» **ACTIVITY**: The entries below are to be repeated exactly, with the pictures left out.

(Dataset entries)
------------------------------------------------------------------------

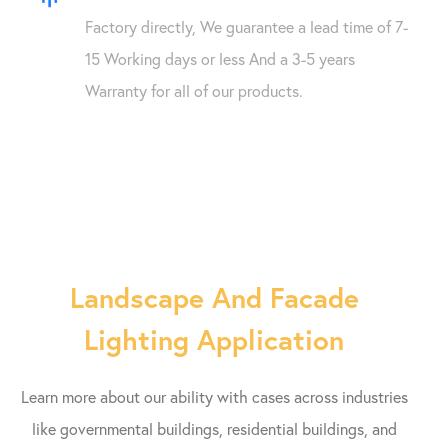
Factory directly, We guarantee a lead time of 7-
15 Working days or less And a 3-5 years
Warranty for all of our products.
Landscape And Facade
Lighting Application
Learn more about our ability with cases across industries
like governmental buildings, residential buildings, and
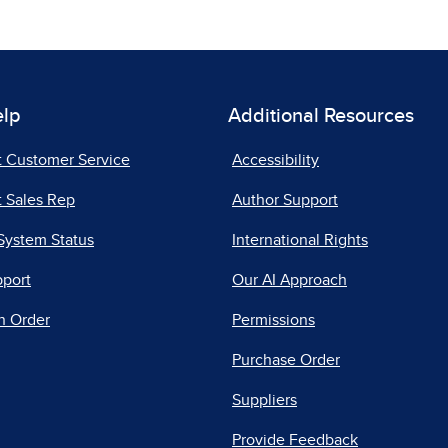
elp
Additional Resources
t Customer Service
Accessibility
 Sales Rep
Author Support
System Status
International Rights
pport
Our AI Approach
n Order
Permissions
Purchase Order
Suppliers
Provide Feedback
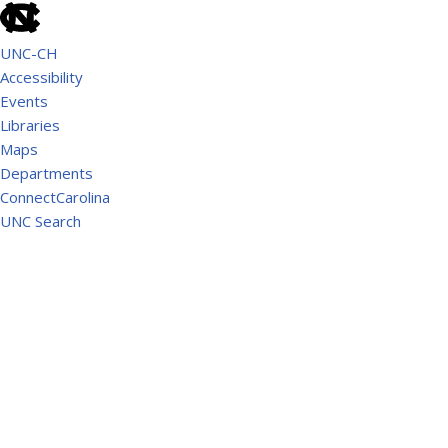
UNC-CH
Accessibility
Events
Libraries
Maps
Departments
ConnectCarolina
UNC Search
School of Government
AMERICAN RESCUE PLAN ACT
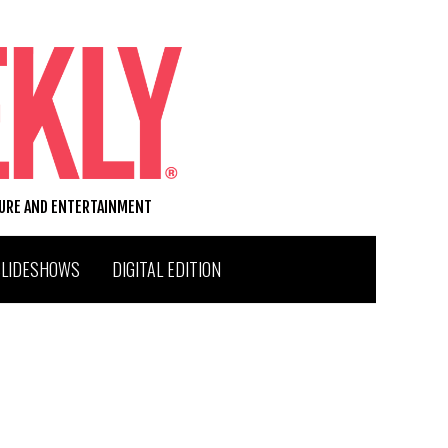
TURE AND ENTERTAINMENT
SLIDESHOWS
DIGITAL EDITION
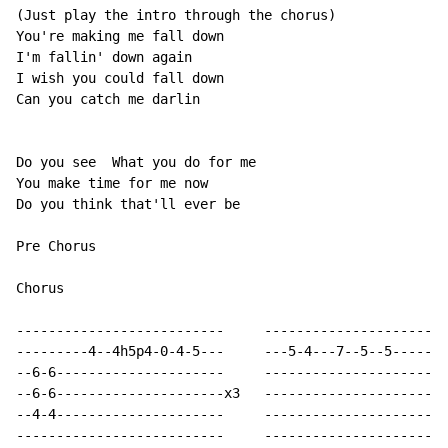
(Just play the intro through the chorus)

You're making me fall down

I'm fallin' down again

I wish you could fall down

Can you catch me darlin

Do you see  What you do for me

You make time for me now

Do you think that'll ever be

Pre Chorus

Chorus

--------------------------     -----------------------
---------4--4h5p4-0-4-5---     ---5-4---7--5--5-------
--6-6---------------------     -----------------------
--6-6---------------------x3   -----------------------
--4-4---------------------     -----------------------
--------------------------     -----------------------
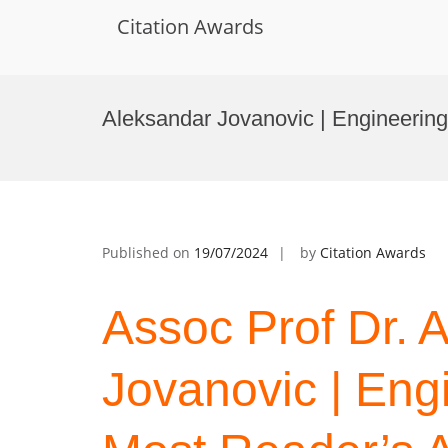
Citation Awards
Skip
to
Aleksandar Jovanovic | Engineering
content
Published on
19/07/2024
by
Citation Awards
Assoc Prof Dr. 
Jovanovic | Eng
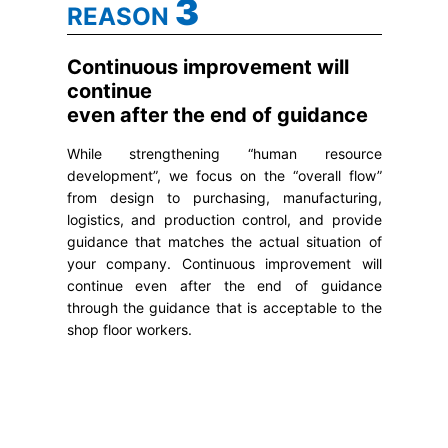
3
REASON
Continuous improvement will
continue
even after the end of guidance
While strengthening “human resource
development”, we focus on the “overall flow”
from design to purchasing, manufacturing,
logistics, and production control, and provide
guidance that matches the actual situation of
your company. Continuous improvement will
continue even after the end of guidance
through the guidance that is acceptable to the
shop floor workers.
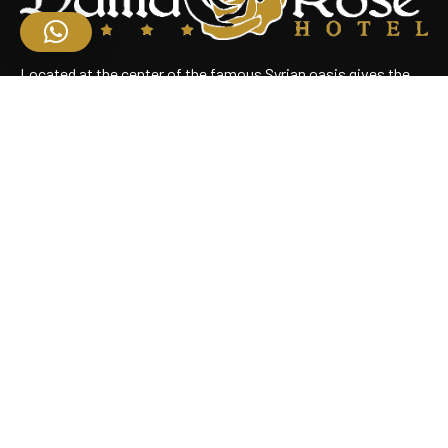
Located at the center of the famous Syrian oasis gives the
hotel an enchanting panoramic view of Damascus Situated
near the heart of the business district
Useful Links
Home
About Us
Rooms
Restaurant
Contact Us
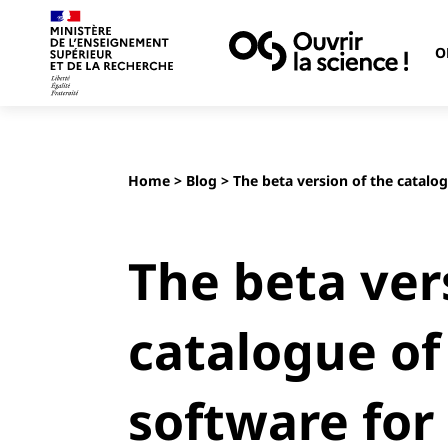
O
Home
>
Blog
> The beta version of the catalo
The beta ver
catalogue of
software for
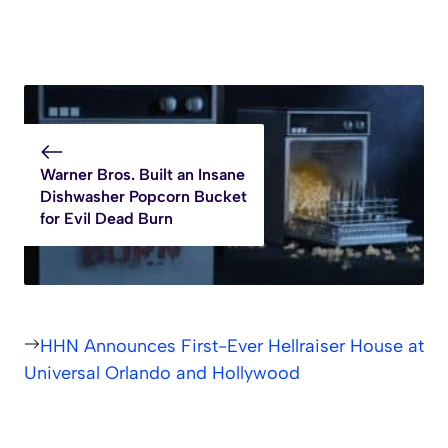
Warner Bros. Built an Insane
Dishwasher Popcorn Bucket
for Evil Dead Burn
HHN Announces First-Ever Hellraiser House at
Universal Orlando and Hollywood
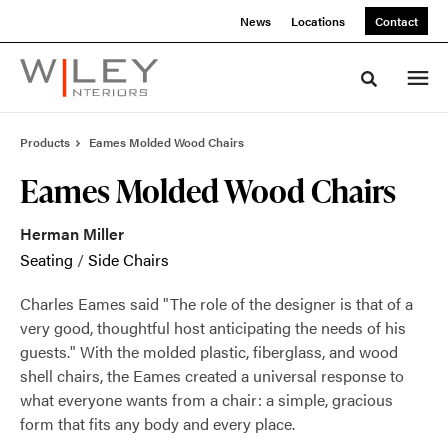
Skip
Skip
News
Locations
Contact
to
to
Content
Footer
Toggle sea
Products
Eames Molded Wood Chairs
Eames Molded Wood Chairs
Herman Miller
Seating
/
Side Chairs
Charles Eames said "The role of the designer is that of a
very good, thoughtful host anticipating the needs of his
guests." With the molded plastic, fiberglass, and wood
shell chairs, the Eames created a universal response to
what everyone wants from a chair: a simple, gracious
form that fits any body and every place.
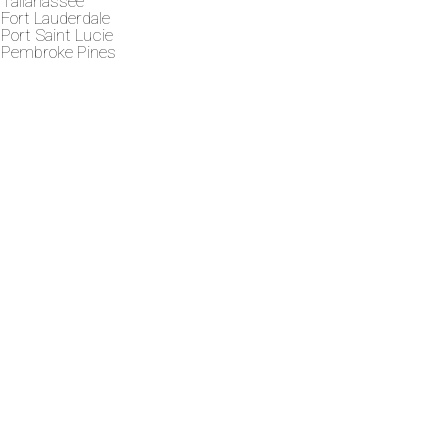
Tallahassee
Fort Lauderdale
Port Saint Lucie
Pembroke Pines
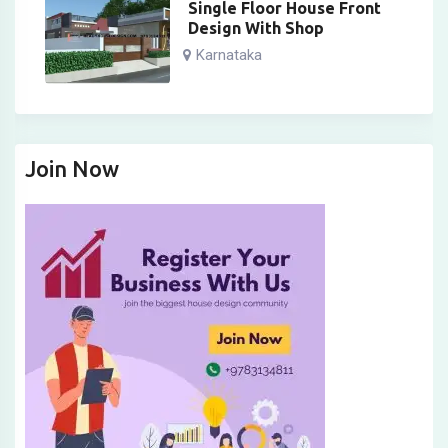
Single Floor House Front
Design With Shop
Karnataka
Join Now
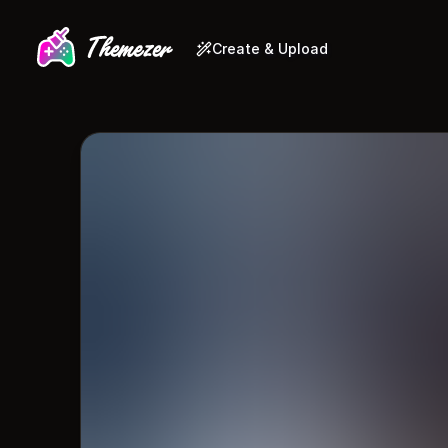
Create & Upload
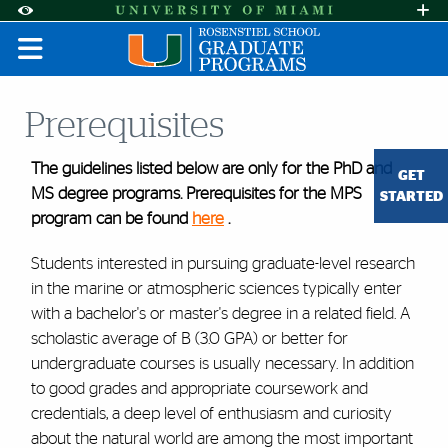
Skip to Content
Skip to Search
Skip to footer
Accessibility Options:
Office of Disability Services
Request A
Display:
DEFAULT
HIGH CONTRAST
Prerequisites
The guidelines listed below are only for the PhD and
GET
MS degree programs. Prerequisites for the MPS
STARTED
program can be found
here
.
Students interested in pursuing graduate-level research
in the marine or atmospheric sciences typically enter
with a bachelor's or master's degree in a related field. A
scholastic average of B (3.0 GPA) or better for
undergraduate courses is usually necessary. In addition
to good grades and appropriate coursework and
credentials, a deep level of enthusiasm and curiosity
about the natural world are among the most important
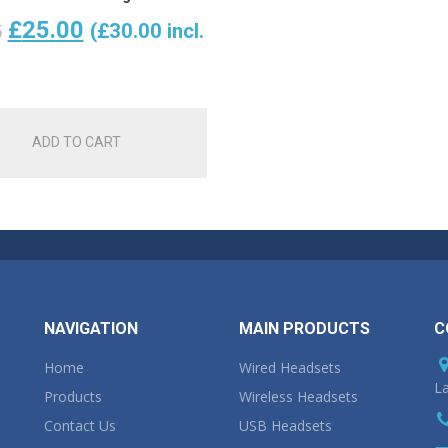
Original
Current
£
25.00
(
£
30.00
incl.
5
price
price
was:
is:
ADD TO CART
£28.75.
£25.00.
NAVIGATION
MAIN PRODUCTS
C
Home
Wired Headsets
La
Products
Wireless Headsets
Contact Us
USB Headsets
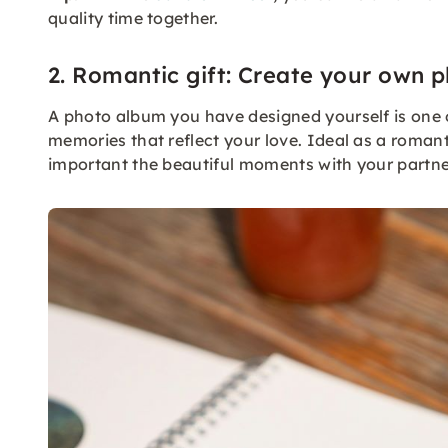
quality time together.
2. Romantic gift: Create your own 
A photo album you have designed yourself is one of 
memories that reflect your love. Ideal as a romant
important the beautiful moments with your partne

------------------------------------------------------------------------

» **FINISHED EXERCISE**:
Factory directly, We guarantee a lead time of 7-
15 Working days or less And a 3-5 years
Warranty for all of our products.
Landscape And Facade
Lighting Application
Learn more about our ability with cases across industries
like governmental buildings, residential buildings, and
elp
Additional Resources
t Customer Service
Accessibility
 Sales Rep
Author Support
System Status
International Rights
pport
Our AI Approach
n Order
Permissions
Purchase Order
Suppliers
Provide Feedback
UNC-CH
Accessibility
Events
Libraries
Maps
Departments
ConnectCarolina
UNC Search
School of Government
AMERICAN RESCUE PLAN ACT
TURE AND ENTERTAINMENT
SLIDESHOWS
DIGITAL EDITION
(Just play the intro through the chorus)

You're making me fall down

I'm fallin' down again

I wish you could fall down

Can you catch me darlin

Do you see  What you do for me

You make time for me now

Do you think that'll ever be

Pre Chorus

Chorus

--------------------------     -----------------------
---------4--4h5p4-0-4-5---     ---5-4---7--5--5-------
--6-6---------------------     -----------------------
--6-6---------------------x3   -----------------------
--4-4---------------------     -----------------------
--------------------------     -----------------------
Citation Awards
Skip
to
Aleksandar Jovanovic | Engineering
content
Published on
19/07/2024
by
Citation Awards
Assoc Prof Dr. 
Jovanovic | Eng
3
REASON
Continuous improvement will
continue
even after the end of guidance
While strengthening “human resource
development”, we focus on the “overall flow”
from design to purchasing, manufacturing,
logistics, and production control, and provide
guidance that matches the actual situation of
your company. Continuous improvement will
continue even after the end of guidance
through the guidance that is acceptable to the
shop floor workers.
Located at the center of the famous Syrian oasis gives the
hotel an enchanting panoramic view of Damascus Situated
near the heart of the business district
Useful Links
Home
About Us
Rooms
Restaurant
Contact Us
O
Home
>
Blog
> The beta version of the catalo
The beta ver
catalogue of
software for
Warner Bros. Built an Insane
Dishwasher Popcorn Bucket
for Evil Dead Burn
HHN Announces First-Ever Hellraiser House at
Universal Orlando and Hollywood
Skip
Skip
News
Locations
Contact
to
to
Content
Footer
Toggle sea
Products
Eames Molded Wood Chairs
Eames Molded Wood Chairs
Herman Miller
Seating
/
Side Chairs
Charles Eames said "The role of the designer is that of a
very good, thoughtful host anticipating the needs of his
guests." With the molded plastic, fiberglass, and wood
shell chairs, the Eames created a universal response to
what everyone wants from a chair: a simple, gracious
form that fits any body and every place.
Tallahassee
Fort Lauderdale
Port Saint Lucie
Pembroke Pines
Single Floor House Front
Design With Shop
Karnataka
Join Now
Create & Upload
Skip to Content
Skip to Search
Skip to footer
Accessibility Options:
Office of Disability Services
Request A
Display:
DEFAULT
HIGH CONTRAST
Prerequisites
The guidelines listed below are only for the PhD and
GET
MS degree programs. Prerequisites for the MPS
STARTED
program can be found
here
.
Students interested in pursuing graduate-level research
in the marine or atmospheric sciences typically enter
with a bachelor's or master's degree in a related field. A
scholastic average of B (3.0 GPA) or better for
undergraduate courses is usually necessary. In addition
to good grades and appropriate coursework and
credentials, a deep level of enthusiasm and curiosity
about the natural world are among the most important
Original
Current
£
25.00
(
£
30.00
incl.
5
price
price
was:
is:
ADD TO CART
£28.75.
£25.00.
NAVIGATION
MAIN PRODUCTS
C
Home
Wired Headsets
La
Products
Wireless Headsets
Contact Us
USB Headsets
quality time together.
2. Romantic gift: Create your own 
A photo album you have designed yourself is one of 
memories that reflect your love. Ideal as a romant
important the beautiful moments with your partne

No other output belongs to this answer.